Problem to solve
Output the data word for word. Begin at its first line and end at the line with "Screenshot is 375x1598.".
-------- Supplied data
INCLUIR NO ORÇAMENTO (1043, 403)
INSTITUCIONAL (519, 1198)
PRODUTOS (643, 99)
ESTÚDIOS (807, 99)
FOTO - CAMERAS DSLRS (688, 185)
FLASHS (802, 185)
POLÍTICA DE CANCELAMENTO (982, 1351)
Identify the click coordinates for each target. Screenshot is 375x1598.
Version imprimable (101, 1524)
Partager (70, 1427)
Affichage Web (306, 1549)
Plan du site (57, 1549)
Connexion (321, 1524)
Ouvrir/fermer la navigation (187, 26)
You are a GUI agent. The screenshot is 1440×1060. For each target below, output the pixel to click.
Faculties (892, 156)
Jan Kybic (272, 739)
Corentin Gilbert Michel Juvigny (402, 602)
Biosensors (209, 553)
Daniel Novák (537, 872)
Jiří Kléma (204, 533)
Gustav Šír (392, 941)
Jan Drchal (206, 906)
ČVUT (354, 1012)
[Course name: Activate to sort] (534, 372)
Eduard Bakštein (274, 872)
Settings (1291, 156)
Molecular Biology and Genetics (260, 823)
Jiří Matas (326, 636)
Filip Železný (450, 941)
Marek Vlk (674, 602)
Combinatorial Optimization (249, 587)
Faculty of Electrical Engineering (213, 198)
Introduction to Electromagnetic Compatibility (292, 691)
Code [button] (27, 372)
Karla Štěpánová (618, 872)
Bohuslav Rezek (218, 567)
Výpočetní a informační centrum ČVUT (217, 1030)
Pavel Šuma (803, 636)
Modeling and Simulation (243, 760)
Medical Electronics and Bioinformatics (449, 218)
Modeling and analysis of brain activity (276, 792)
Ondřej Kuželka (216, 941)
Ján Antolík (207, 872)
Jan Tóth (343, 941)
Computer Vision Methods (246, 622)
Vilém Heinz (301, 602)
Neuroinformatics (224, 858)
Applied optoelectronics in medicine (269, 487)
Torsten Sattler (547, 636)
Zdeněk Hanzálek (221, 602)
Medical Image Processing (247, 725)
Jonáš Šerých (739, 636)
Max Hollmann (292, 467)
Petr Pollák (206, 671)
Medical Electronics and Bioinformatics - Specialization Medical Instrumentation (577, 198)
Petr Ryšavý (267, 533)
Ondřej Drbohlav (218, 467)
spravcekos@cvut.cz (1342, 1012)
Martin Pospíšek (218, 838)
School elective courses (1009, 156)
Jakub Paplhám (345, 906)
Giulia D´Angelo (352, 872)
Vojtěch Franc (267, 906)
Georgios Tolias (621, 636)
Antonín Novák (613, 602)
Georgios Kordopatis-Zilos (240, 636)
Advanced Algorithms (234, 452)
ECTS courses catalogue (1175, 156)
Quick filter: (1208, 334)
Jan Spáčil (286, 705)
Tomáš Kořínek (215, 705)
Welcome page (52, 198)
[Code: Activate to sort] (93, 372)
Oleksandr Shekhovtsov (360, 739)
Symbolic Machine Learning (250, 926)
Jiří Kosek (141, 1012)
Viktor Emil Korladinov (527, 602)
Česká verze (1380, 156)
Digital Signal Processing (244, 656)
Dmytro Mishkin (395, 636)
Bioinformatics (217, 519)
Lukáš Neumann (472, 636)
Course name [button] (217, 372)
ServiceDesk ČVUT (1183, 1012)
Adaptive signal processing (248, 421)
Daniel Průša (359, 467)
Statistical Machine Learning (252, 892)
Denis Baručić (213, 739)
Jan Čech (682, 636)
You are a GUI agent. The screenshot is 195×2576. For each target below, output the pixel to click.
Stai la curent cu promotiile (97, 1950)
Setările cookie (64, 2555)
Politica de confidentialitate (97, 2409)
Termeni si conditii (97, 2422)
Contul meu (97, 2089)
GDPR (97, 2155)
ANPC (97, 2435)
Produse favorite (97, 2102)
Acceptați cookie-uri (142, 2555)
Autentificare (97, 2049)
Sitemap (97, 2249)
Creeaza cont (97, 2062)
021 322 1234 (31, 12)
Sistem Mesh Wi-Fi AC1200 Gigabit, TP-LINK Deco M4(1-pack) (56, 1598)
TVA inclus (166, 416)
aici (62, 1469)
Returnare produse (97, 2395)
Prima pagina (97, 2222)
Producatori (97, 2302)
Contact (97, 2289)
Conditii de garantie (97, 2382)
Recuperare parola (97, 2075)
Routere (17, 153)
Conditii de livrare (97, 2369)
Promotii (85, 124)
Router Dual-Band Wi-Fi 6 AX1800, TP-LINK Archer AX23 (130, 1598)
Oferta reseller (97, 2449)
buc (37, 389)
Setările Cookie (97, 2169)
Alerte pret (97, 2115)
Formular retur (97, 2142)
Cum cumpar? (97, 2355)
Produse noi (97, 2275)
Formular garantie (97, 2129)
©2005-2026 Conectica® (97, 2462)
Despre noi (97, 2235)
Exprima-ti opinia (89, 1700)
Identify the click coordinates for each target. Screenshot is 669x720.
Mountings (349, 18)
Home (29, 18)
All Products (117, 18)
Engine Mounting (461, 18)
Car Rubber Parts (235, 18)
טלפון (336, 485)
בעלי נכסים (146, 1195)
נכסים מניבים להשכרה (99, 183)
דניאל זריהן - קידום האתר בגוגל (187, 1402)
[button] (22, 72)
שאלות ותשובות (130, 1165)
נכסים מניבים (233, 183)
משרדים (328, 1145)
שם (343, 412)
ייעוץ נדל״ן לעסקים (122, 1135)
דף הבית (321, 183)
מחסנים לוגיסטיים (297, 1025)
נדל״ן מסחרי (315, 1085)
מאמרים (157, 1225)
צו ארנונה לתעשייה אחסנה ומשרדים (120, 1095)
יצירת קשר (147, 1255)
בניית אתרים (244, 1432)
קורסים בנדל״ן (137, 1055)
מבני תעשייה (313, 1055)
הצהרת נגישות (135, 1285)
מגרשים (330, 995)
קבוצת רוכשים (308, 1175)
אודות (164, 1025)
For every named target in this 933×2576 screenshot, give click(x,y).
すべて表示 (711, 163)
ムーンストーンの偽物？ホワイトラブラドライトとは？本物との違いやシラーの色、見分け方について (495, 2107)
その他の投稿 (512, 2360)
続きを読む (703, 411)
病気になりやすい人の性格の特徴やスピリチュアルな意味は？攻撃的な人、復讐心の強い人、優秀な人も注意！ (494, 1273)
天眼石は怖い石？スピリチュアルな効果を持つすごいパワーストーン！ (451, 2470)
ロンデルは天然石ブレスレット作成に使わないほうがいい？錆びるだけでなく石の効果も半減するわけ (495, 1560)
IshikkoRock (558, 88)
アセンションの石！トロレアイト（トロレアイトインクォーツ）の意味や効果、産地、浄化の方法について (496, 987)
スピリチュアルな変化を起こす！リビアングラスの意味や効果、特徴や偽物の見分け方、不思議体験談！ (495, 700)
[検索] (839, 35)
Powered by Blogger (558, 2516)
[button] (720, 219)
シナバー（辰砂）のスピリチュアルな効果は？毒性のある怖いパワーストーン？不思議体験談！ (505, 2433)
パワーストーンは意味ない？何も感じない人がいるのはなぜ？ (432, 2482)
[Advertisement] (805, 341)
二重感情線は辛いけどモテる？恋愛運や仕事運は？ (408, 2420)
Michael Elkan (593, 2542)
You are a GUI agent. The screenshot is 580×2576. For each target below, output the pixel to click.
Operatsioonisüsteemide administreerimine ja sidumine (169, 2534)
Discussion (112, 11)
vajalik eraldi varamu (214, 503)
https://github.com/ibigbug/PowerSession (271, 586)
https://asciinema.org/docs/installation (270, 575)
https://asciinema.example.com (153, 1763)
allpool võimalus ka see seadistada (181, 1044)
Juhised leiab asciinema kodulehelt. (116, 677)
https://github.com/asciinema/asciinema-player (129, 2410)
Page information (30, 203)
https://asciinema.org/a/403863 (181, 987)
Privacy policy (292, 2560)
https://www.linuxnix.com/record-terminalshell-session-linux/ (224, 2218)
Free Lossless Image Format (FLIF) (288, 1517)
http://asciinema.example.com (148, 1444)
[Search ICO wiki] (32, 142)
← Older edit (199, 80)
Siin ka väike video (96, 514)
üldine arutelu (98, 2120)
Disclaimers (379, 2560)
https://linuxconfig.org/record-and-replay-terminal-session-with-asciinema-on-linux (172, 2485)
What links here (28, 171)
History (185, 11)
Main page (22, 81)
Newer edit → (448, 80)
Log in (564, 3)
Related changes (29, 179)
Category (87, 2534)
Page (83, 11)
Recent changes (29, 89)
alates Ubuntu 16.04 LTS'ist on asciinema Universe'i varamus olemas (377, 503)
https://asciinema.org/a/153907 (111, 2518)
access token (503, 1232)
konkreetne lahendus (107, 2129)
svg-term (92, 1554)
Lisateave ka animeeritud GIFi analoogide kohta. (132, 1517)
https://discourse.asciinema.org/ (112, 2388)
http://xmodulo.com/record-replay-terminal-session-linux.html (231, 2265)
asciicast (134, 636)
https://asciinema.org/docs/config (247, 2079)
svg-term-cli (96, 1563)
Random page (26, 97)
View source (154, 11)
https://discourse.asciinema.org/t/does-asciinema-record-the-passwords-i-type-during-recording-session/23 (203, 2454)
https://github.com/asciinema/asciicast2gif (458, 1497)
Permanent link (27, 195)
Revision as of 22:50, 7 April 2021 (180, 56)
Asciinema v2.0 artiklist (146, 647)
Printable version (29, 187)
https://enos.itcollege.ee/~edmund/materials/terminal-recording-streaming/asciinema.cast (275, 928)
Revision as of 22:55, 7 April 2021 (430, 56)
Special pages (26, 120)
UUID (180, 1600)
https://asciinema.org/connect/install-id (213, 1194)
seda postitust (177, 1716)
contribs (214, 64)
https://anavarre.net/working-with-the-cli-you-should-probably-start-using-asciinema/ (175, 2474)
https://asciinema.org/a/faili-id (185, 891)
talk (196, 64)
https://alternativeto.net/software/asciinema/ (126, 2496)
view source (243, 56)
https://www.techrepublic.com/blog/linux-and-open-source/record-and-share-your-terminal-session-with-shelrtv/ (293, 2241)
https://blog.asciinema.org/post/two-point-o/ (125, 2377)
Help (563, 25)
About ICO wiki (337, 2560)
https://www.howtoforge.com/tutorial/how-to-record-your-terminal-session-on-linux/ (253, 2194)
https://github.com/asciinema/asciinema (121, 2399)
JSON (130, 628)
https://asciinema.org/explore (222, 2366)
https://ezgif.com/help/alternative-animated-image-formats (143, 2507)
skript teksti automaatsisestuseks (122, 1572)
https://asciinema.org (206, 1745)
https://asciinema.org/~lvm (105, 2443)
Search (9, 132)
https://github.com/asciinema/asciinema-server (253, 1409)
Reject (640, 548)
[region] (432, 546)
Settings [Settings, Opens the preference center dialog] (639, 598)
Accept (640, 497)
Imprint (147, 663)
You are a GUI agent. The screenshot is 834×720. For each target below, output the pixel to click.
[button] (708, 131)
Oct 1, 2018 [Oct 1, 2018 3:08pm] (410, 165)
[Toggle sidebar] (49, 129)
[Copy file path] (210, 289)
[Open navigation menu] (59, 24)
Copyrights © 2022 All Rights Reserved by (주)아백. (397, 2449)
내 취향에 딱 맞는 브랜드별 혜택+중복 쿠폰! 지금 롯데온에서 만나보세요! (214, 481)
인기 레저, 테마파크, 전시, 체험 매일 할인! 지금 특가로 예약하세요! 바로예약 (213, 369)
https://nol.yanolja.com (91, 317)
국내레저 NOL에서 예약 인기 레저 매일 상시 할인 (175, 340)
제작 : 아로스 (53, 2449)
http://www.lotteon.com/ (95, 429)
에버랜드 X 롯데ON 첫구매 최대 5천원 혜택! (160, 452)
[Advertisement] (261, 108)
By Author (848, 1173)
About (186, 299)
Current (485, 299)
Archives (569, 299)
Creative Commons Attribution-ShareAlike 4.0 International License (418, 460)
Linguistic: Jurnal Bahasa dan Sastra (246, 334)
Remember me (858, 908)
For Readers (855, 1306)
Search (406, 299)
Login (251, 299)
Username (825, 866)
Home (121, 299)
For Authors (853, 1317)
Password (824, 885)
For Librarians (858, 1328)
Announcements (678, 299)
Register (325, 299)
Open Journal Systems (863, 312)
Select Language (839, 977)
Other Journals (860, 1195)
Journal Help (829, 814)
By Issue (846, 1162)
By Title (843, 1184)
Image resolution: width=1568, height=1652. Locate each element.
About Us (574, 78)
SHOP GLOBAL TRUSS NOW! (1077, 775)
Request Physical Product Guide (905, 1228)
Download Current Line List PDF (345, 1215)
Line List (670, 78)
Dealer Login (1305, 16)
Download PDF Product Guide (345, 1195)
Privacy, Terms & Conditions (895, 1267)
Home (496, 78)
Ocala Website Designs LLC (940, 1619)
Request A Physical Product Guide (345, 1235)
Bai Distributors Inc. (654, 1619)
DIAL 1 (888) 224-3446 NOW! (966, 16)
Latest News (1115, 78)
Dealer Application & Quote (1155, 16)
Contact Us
----------------
Answer space
INCLUIR NO ORÇAMENTO (1043, 403)
INSTITUCIONAL (519, 1198)
PRODUTOS (643, 99)
ESTÚDIOS (807, 99)
FOTO - CAMERAS DSLRS (688, 185)
FLASHS (802, 185)
POLÍTICA DE CANCELAMENTO (982, 1351)
Identify the click coordinates for each target. Screenshot is 375x1598.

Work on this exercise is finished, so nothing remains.